Anyone interested in some relevant evolutionary psychology and work on human nature which, if successful, should compliment or supplement the kind of research discussed in your post is welcome to check out my collected selections on this page of my website:
http://sites.google.com/site/davidslutsky/home/evolutionary-psychology
If I have misunderstood you and/or your post, please do correct me here if/when you have the time/patience.
David. Many thanks for this. No, I wasn’t being sarcastic. Nor was I being deliberately facetious.
Is there a genetic contribution to altruistic behaviour? Unquestionably. Is it worth trying to describe that contribution? Of course. Might correlations like the one described in the German paper help in that description? No doubt.

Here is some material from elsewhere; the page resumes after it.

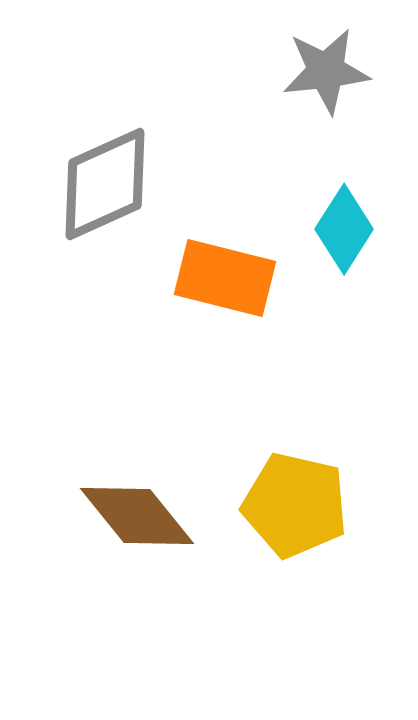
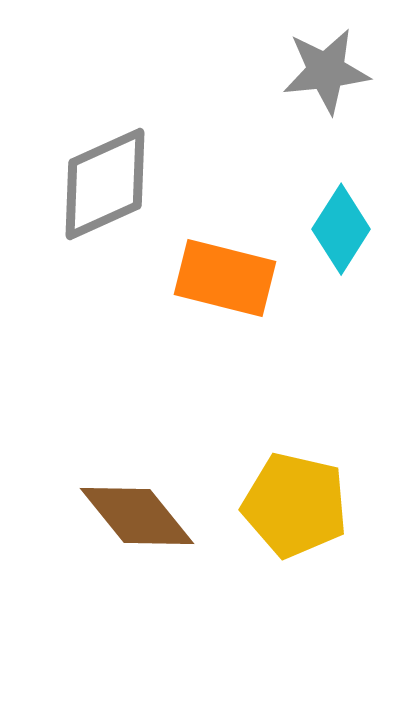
cyan diamond: moved 3 px left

I was trying to say that claims about the significance of those correlations are often overblown. And then I went on to wonder why that was.
Could your analysis of the tribal behaviour of the genetic reductionists function as a template for other fields of evangelical science? Any suggestions?
Jerome. I expect so. And not just for science. Don’t we see the same syndrome whenever people contend for their cherished beliefs against the weight of the evidence? For ‘genetic fundamentalists’ one might happily substitute ‘Young Earth creationists’ or ‘believers in the unity of Isaiah’.